Turner is the only rival of his. David Sylvester is a great art critic who is able to say what he says. Turner has contributed to a new art movement of the world, by turning in his last years to the light in painting, and eventually helping to create Impressionistic and abstract painting. Constable is no less important, as Sylvester says:
Wordsworth is limpid, reflective, precisely evocative of the joy or panic the poet has experienced in the face of given phenomena and of the mark this has left upon him; he essentially talks about the phenomena, does not re-create their substance, does not make them immediate. Constable’s paintings are congested, packed with sensation, are among the most physically immediate pictures ever painted: they take us there. (260)

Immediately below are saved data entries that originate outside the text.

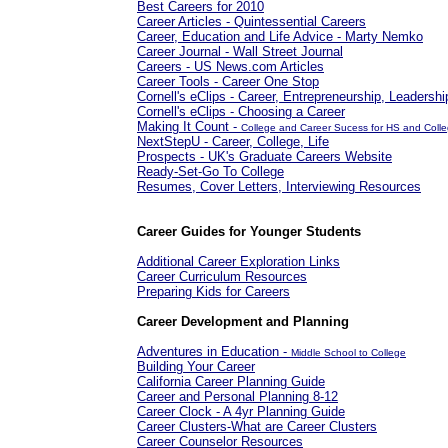
Best Careers for 2010
Career Articles - Quintessential Careers
Career, Education and Life Advice - Marty Nemko
Career Journal - Wall Street Journal
Careers - US News.com Articles
Career Tools - Career One Stop
Cornell's eClips - Career, Entrepreneurship, Leadershi
Cornell's eClips - Choosing a Career
Making It Count -
College and Career Sucess for HS and Coll
NextStepU - Career, College, Life
Prospects - UK's Graduate Careers Website
Ready-Set-Go To College
Resumes, Cover Letters, Interviewing Resources
Career Guides for Younger Students
Additional Career Exploration Links
Career Curriculum Resources
Preparing Kids for Careers
Career Development and Planning
Adventures in Education -
Middle School to College
Building Your Career
California Career Planning Guide
Career and Personal Planning 8-12
Career Clock - A 4yr Planning Guide
Career Clusters-What are Career Clusters
Career Counselor Resources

That is to say, Constable is to me father of Modernist painting, including Expressionism and action painting.
Lecture 12
Cy Twombly is like Picasso, after Picasso. He takes everything and turns it into his own painting, which is an amazing ability. Today we are going to read David Sylvester’s essay, “Twombly,” which is about Twombly’s sculpture. When you look at his sculptures, it may be confusing and you may be unable to think what to think. Art is convention: art is what we have learned to look at. Sylvester is capable of giving us both history of art and new intuition. On finishing reading his essay we are ready to read any Cy Twomblys. Let’s go read his essay.
Lecture 13
This is the last lecture this semester. We have covered Synge, Dickens, Shakespeare, Yeats, Constable, and Twombly: they probably are the best of writers so far and the best of artists so far. Work is not in a vacuum: it’s in society, language, art, nature, man, intellect, feeling, emotion, thinking. Reading it enriches humanity.
Twombly’s painting is a result of a long history of art, and if you understand all before him, you can understand and even appreciate his art. It is one of the reasons that art collectors pay so much for his painting. Is it simply an act of investment to make money? I don’t think so.